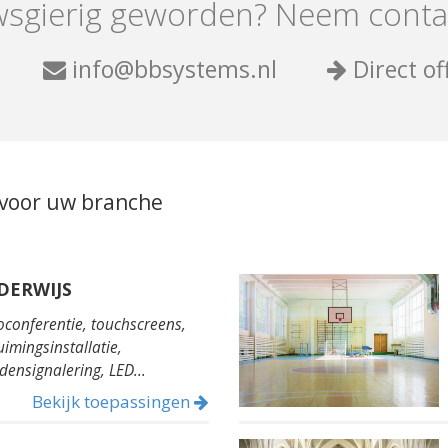
sgierig geworden? Neem conta
info@bbsystems.nl
Direct of
 voor uw branche
DERWIJS
oconferentie, touchscreens,
uimingsinstallatie,
jdensignalering, LED...
Bekijk toepassingen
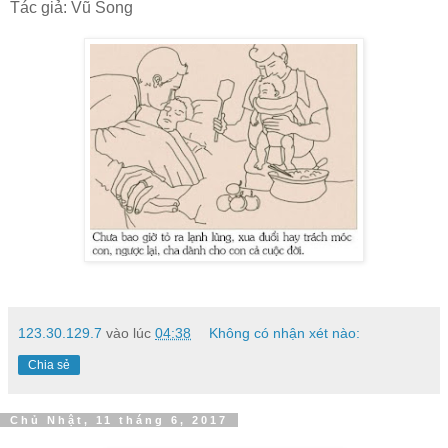
Tác giả: Vũ Song
123.30.129.7
vào lúc
04:38
Không có nhận xét nào:
Chia sẻ
Chủ Nhật, 11 tháng 6, 2017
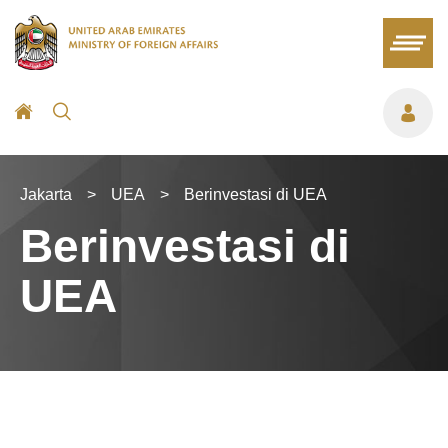
Jakarta
>
UEA
>
Berinvestasi di UEA
Berinvestasi di
UEA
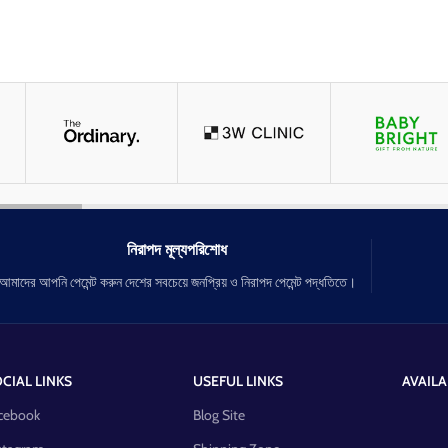
নিরাপদ মূল্যপরিশোধ
আমাদের আপনি পেমেন্ট করুন দেশের সবচেয়ে জনপ্রিয় ও নিরাপদ পেমেন্ট পদ্ধতিতে।
CIAL LINKS
USEFUL LINKS
AVAILA
cebook
Blog Site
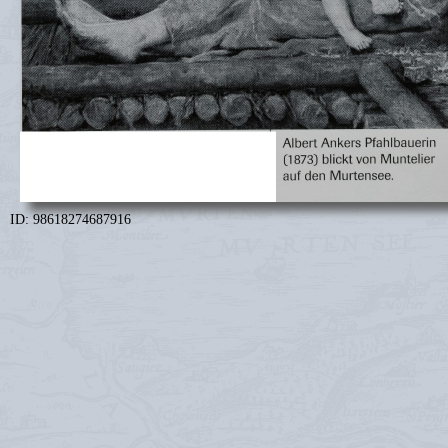
ID: 98618274687916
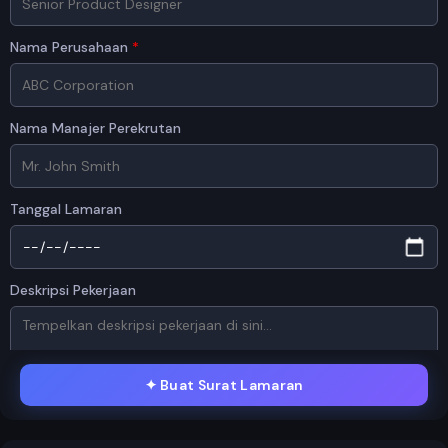
Nama Perusahaan
*
Nama Manajer Perekrutan
Tanggal Lamaran
Deskripsi Pekerjaan
✦
Buat Surat Lamaran
RESUME / CV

....................

*YOUR GOAL*. From the first line to the last, restate the entries exactly, without pictures.

*WRITTEN ANSWER*.
sgierig geworden? Neem conta
info@bbsystems.nl
Direct of
 voor uw branche
DERWIJS
oconferentie, touchscreens,
uimingsinstallatie,
jdensignalering, LED...
Bekijk toepassingen
Tác giả: Vũ Song
123.30.129.7
vào lúc
04:38
Không có nhận xét nào:
Chia sẻ
Chủ Nhật, 11 tháng 6, 2017
Jakarta
>
UEA
>
Berinvestasi di UEA
Berinvestasi di
UEA
নিরাপদ মূল্যপরিশোধ
আমাদের আপনি পেমেন্ট করুন দেশের সবচেয়ে জনপ্রিয় ও নিরাপদ পেমেন্ট পদ্ধতিতে।
CIAL LINKS
USEFUL LINKS
AVAILA
cebook
Blog Site
ID: 98618274687916
Nama Perusahaan
*
Nama Manajer Perekrutan
Tanggal Lamaran
Deskripsi Pekerjaan
✦
Buat Surat Lamaran
RESUME / CV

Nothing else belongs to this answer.